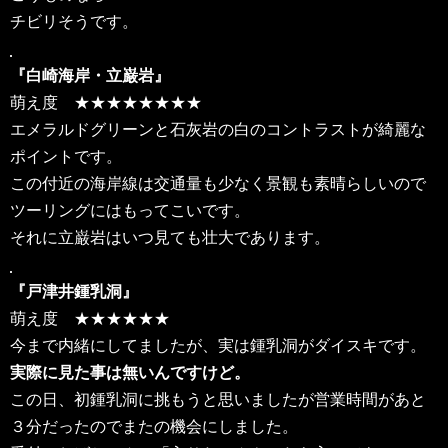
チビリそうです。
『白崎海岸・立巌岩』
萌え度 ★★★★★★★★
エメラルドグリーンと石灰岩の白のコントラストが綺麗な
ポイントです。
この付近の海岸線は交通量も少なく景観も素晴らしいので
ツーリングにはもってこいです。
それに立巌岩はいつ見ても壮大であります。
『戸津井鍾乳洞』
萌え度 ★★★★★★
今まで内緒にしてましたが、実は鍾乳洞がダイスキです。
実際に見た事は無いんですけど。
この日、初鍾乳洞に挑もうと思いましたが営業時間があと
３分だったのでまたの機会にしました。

○ ○ ○ ○ ○ ○ ○

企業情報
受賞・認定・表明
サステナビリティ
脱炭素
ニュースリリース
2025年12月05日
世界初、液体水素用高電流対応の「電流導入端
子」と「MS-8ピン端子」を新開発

○ ○ ○ ○ ○ ○ ○

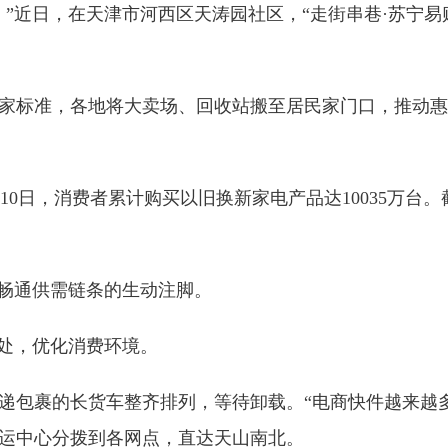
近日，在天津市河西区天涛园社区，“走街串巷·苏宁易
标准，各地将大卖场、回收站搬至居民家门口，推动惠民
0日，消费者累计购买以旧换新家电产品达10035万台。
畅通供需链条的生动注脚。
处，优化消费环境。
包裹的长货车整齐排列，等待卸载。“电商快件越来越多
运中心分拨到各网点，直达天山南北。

○ ○ ○ ○ ○ ○ ○

▸ **WHAT YOU HAVE TO DO**
Find "0日，消费者累计购买以旧换新家电产品达10035万台。" in the entries above and copy that whole line exactly, then each line after it through the line that contains "运中心分拨到各网点，直达天山南北。".

▸ **FINAL ANSWER**
0日，消费者累计购买以旧换新家电产品达10035万台。
畅通供需链条的生动注脚。
处，优化消费环境。
包裹的长货车整齐排列，等待卸载。“电商快件越来越多
运中心分拨到各网点，直达天山南北。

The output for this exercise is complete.